Diskurs/Kommentare > Diskurse > Lyrikkritik
Slata Roschal

Gedichte, Essen und Sex
Kommentar zu Timo Brandts „Bei aller Poetik


Die spannende Debatte, die sich gerade in den „Signaturen“ entwickelt, begann bei zwei Vergleichen, Lyrik als „Sättigung“, die nicht immer zwangsweise eine „erlesene Gaumenfreude“ darstellen muss, und Lyrik als „Sex“ („selbstverständlich nur jede einvernehmliche sexuelle Handlung“ ‒ warum eigentlich, Texte können sehr brutal sein), der für alle „Spielarten“ offen, undogmatisch sein muss.  
    Das tertium comparationis ist jeweils eine freudige Erfüllung, ob Sättigung, sexuelle Befriedigung oder halt geistige Erquickung beim Lesen von Lyrik (Der Mensch lebt nicht vom Brot allein...). Aber weiter wird es problematisch.

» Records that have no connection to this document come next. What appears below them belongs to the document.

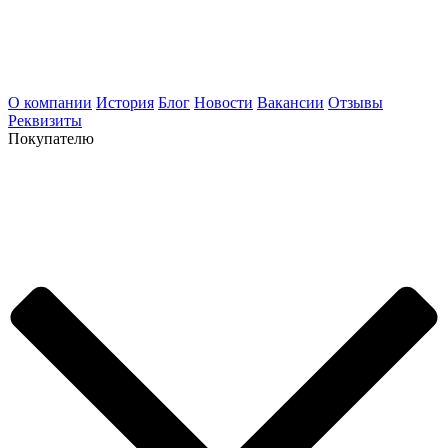
О компании
История
Блог
Новости
Вакансии
Отзывы
Реквизиты
Покупателю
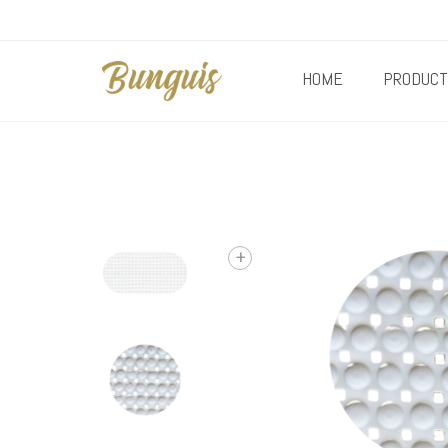
HOME
PRODUCT
+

1. „Sättigung“ lässt sich erreichen mithilfe von Tageszeitungen, Verkehrsschildern, Hausverwaltungsbriefen. Lyrik ist Luxus, und Gourmets, die, wenn, dann gute Lyrik bevorzugen, sind nicht „dekadent“, sondern verdienen ernsthaften Respekt. Schließlich stehen sie dazu, Papier, Tinte und andere Ressourcen zu sparen, solange die Texte nicht druckreif sind, und nachhaltige Bücher zu produzieren. Und, ja, sie bleiben lieber länger hungrig, als zu McDonalds zu gehen.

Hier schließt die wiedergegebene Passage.